Microsoft Fattens Already Packed Visual Studio 2005 Lineup
In a keynote at the VSLive show in Orlando, Fla., new Microsoft Developer Division Corporate Vice President S. Somasegar unveiled Visual Studio 2005 Standard Edition, scheduled to ship as part of Visual Studio 2005 in the first half of next year. Microsoft also plans another Visual Studio 2005 beta before the end of the year, he said.
Standard Edition supports all Visual Studio languages--J#, C#, C++ and Visual Basic--and can be used for Windows, Web and mobile development, said Jay Roxe, a Visual Studio product manager at Microsoft. The new version is aimed at developers working on their own who want more functionality than the Express versions of Visual Studio offer, he said.
"We think it's the right tool for developers working on their own, building business-line applications or a very serious hobbyist looking to do Windows, Web and mobile development," Roxe said.
Microsoft already announced several language-specific SKUs of Visual Studio 2005, Express Edition, as well as a Web development version, for entry-level developers. And early this year, the Redmond, Wash.-based software giant said it will release several versions of the enterprise edition of Visual Studio, renamed Visual Studio Team System 2005, for highly skilled developers that touch different parts of the application development life cycle. Microsoft will release three versions of Visual Studio Team System 2005: Visual Studio Team Architect, Visual Studio Team Developer and Visual Studio Team Test.

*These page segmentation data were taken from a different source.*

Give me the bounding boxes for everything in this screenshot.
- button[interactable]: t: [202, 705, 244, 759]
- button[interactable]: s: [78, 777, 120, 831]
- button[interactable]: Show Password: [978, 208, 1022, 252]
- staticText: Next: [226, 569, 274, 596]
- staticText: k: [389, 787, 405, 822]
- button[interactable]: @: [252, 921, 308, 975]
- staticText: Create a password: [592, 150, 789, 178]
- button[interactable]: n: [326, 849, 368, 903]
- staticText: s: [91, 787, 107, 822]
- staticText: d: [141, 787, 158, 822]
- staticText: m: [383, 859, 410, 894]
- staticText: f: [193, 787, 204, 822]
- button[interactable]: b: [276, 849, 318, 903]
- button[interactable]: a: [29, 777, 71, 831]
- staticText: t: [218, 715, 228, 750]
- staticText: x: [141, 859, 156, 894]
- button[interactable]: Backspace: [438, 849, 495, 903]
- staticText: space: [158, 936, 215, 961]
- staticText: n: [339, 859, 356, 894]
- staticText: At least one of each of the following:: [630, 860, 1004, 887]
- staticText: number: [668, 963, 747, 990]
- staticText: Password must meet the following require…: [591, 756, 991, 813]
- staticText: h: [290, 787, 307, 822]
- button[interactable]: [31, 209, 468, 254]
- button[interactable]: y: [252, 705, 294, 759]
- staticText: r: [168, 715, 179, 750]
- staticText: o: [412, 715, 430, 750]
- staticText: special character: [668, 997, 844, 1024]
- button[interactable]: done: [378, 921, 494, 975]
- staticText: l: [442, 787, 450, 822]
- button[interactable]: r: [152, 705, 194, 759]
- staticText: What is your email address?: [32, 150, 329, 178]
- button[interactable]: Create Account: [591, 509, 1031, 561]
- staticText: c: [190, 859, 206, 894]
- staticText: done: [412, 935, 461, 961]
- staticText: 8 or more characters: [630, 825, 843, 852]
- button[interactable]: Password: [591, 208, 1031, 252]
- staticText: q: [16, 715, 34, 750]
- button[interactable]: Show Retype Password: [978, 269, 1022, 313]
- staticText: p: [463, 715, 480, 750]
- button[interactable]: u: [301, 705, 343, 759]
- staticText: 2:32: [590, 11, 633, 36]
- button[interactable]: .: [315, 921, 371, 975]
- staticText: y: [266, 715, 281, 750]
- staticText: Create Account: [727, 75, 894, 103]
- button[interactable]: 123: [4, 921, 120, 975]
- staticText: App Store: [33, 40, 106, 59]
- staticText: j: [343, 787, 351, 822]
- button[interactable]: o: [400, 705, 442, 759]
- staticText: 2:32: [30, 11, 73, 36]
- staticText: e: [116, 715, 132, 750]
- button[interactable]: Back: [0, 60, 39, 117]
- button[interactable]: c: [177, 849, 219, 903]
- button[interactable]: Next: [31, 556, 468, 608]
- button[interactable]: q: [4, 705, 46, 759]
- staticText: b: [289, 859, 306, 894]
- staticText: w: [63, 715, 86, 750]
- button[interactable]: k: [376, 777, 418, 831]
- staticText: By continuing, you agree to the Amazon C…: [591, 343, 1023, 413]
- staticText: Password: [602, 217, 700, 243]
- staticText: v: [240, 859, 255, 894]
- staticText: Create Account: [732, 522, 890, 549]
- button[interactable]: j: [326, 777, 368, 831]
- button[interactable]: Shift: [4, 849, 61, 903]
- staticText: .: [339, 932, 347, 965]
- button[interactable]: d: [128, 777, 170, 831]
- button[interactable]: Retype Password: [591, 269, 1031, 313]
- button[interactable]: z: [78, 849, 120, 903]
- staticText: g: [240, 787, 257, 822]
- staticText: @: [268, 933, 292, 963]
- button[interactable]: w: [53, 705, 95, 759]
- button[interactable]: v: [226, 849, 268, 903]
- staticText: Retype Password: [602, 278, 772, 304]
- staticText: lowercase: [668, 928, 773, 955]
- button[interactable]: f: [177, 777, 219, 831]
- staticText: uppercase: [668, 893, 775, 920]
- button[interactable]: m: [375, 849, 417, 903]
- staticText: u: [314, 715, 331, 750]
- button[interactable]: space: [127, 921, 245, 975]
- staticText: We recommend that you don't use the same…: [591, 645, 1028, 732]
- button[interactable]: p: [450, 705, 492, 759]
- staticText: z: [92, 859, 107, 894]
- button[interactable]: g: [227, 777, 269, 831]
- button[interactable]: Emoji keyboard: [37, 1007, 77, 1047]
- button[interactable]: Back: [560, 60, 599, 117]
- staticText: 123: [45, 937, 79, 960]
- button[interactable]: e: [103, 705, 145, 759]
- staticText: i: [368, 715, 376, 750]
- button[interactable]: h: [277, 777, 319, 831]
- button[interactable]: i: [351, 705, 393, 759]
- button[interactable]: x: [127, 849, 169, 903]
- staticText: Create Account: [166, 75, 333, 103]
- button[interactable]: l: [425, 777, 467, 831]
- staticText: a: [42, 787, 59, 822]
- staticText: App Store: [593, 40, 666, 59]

Visual Studio 2005 also will come in a Professional Edition for the average developer building Windows, Web and business applications in a corporate setting.

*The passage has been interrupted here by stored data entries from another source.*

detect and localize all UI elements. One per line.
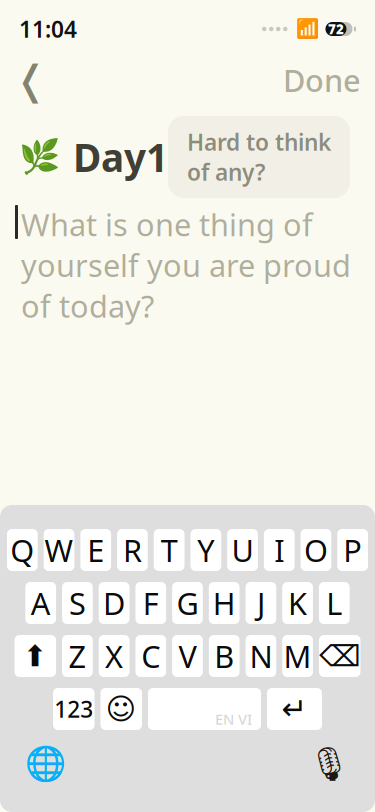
button[interactable]: space — [148, 688, 261, 730]
staticText: A — [31, 583, 51, 623]
button[interactable]: R — [117, 529, 148, 571]
staticText: EN VI — [215, 709, 252, 729]
staticText: O — [304, 530, 328, 570]
button[interactable]: T — [154, 529, 184, 571]
staticText: ↵ — [282, 692, 308, 726]
staticText: E — [87, 530, 104, 570]
staticText: 🌐 — [25, 745, 67, 783]
button[interactable]: Z — [62, 635, 93, 677]
staticText: 📶 — [296, 18, 318, 40]
button[interactable]: B — [209, 635, 240, 677]
button[interactable]: E — [80, 529, 111, 571]
staticText: F — [143, 583, 159, 623]
staticText: D — [103, 583, 125, 623]
button[interactable]: Delete — [319, 635, 360, 677]
staticText: N — [249, 636, 272, 676]
button[interactable]: C — [136, 635, 166, 677]
staticText: V — [178, 636, 196, 676]
button[interactable]: V — [172, 635, 203, 677]
staticText: Done — [283, 60, 361, 100]
staticText: 123 — [54, 694, 93, 724]
staticText: S — [69, 583, 86, 623]
staticText: 72 — [328, 20, 344, 38]
staticText: 🎙 — [308, 745, 350, 783]
staticText: M — [284, 636, 312, 676]
button[interactable]: Done — [283, 58, 361, 102]
button[interactable]: Y — [190, 529, 221, 571]
button[interactable]: N — [246, 635, 276, 677]
button[interactable]: Back — [14, 58, 58, 102]
staticText: Hard to think of any? — [187, 127, 331, 187]
staticText: P — [343, 530, 362, 570]
staticText: ⬆ — [23, 639, 48, 673]
button[interactable]: Next keyboard — [24, 742, 68, 786]
button[interactable]: J — [246, 582, 276, 624]
staticText: ❬ — [14, 57, 48, 103]
button[interactable]: Return — [267, 688, 322, 730]
staticText: Y — [197, 530, 214, 570]
staticText: H — [213, 583, 236, 623]
staticText: R — [123, 530, 142, 570]
button[interactable]: Dictate — [307, 742, 351, 786]
button[interactable]: I — [264, 529, 295, 571]
staticText: U — [232, 530, 254, 570]
button[interactable]: O — [301, 529, 331, 571]
button[interactable]: W — [44, 529, 74, 571]
button[interactable]: F — [136, 582, 166, 624]
staticText: J — [257, 583, 265, 623]
button[interactable]: D — [99, 582, 130, 624]
staticText: Z — [68, 636, 86, 676]
button[interactable]: M — [282, 635, 313, 677]
button[interactable]: Hard to think of any? — [168, 116, 350, 198]
staticText: C — [141, 636, 160, 676]
button[interactable]: U — [227, 529, 258, 571]
staticText: 🌿 — [19, 138, 61, 176]
button[interactable]: Shift — [15, 635, 56, 677]
staticText: ⌫ — [319, 639, 360, 673]
button[interactable]: A — [25, 582, 56, 624]
button[interactable]: S — [62, 582, 93, 624]
staticText: I — [274, 530, 284, 570]
button[interactable]: H — [209, 582, 240, 624]
button[interactable]: L — [319, 582, 350, 624]
staticText: B — [214, 636, 234, 676]
staticText: What is one thing of yourself you are pr… — [21, 204, 351, 326]
staticText: L — [326, 583, 342, 623]
staticText: W — [45, 530, 74, 570]
button[interactable]: Q — [7, 529, 38, 571]
staticText: Q — [10, 530, 34, 570]
button[interactable]: K — [282, 582, 313, 624]
button[interactable]: X — [99, 635, 130, 677]
staticText: T — [161, 530, 178, 570]
staticText: G — [176, 583, 198, 623]
staticText: Day1 — [73, 131, 168, 183]
button[interactable]: G — [172, 582, 203, 624]
staticText: 11:04 — [19, 14, 77, 44]
staticText: ☺ — [106, 692, 137, 726]
staticText: K — [288, 583, 307, 623]
button[interactable]: Numbers — [53, 688, 94, 730]
button[interactable]: P — [337, 529, 368, 571]
staticText: X — [105, 636, 123, 676]
button[interactable]: Emoji — [100, 688, 142, 730]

Though the announcement of so many versions and SKUs of Visual Studio 2005 is "a little confusing," there is a method to Microsoft's madness, said Andrew Brust, chief of new technology at Citigate Hudson, a New York-based solution provider and Microsoft partner.
"There was a thoughtfulness behind it," Brust said. "It was based on the idea that there are certain groups of developers Microsoft was not serving properly [because the tools] were too dumbed-down or too built-up."
Microsoft also surmised that because of the variety of open-source options available for developing on the J2EE platform, some developers might have chosen not to migrate to .Net, Brust said. Microsoft wanted to provide a host of entry-level ways for developers to be introduced to the platform with user-friendly and relatively inexpensive tools, he added.
Also unveiled at VSLive on Monday was a refresh of Visual Studio 2005 beta one release in June, Roxe said. The refresh includes Visual Studio Team System in addition to the rest of the planned Visual Studio 2005 releases. The original beta one included Visual Studio 2005 only through the Professional Edition, he said.
In addition, Microsoft released Visual Studio.Net 2003 Professional Special Edition, a new bundle of tools to help developers migrate to .Net using the existing version of the platform, Roxe said. Priced at $749, the package offers a combination of Visual Studio.Net 2003, Windows 2003 Server Standard Edition, SQL Server 2003 Developer Edition and Visual Studio Tools for Office.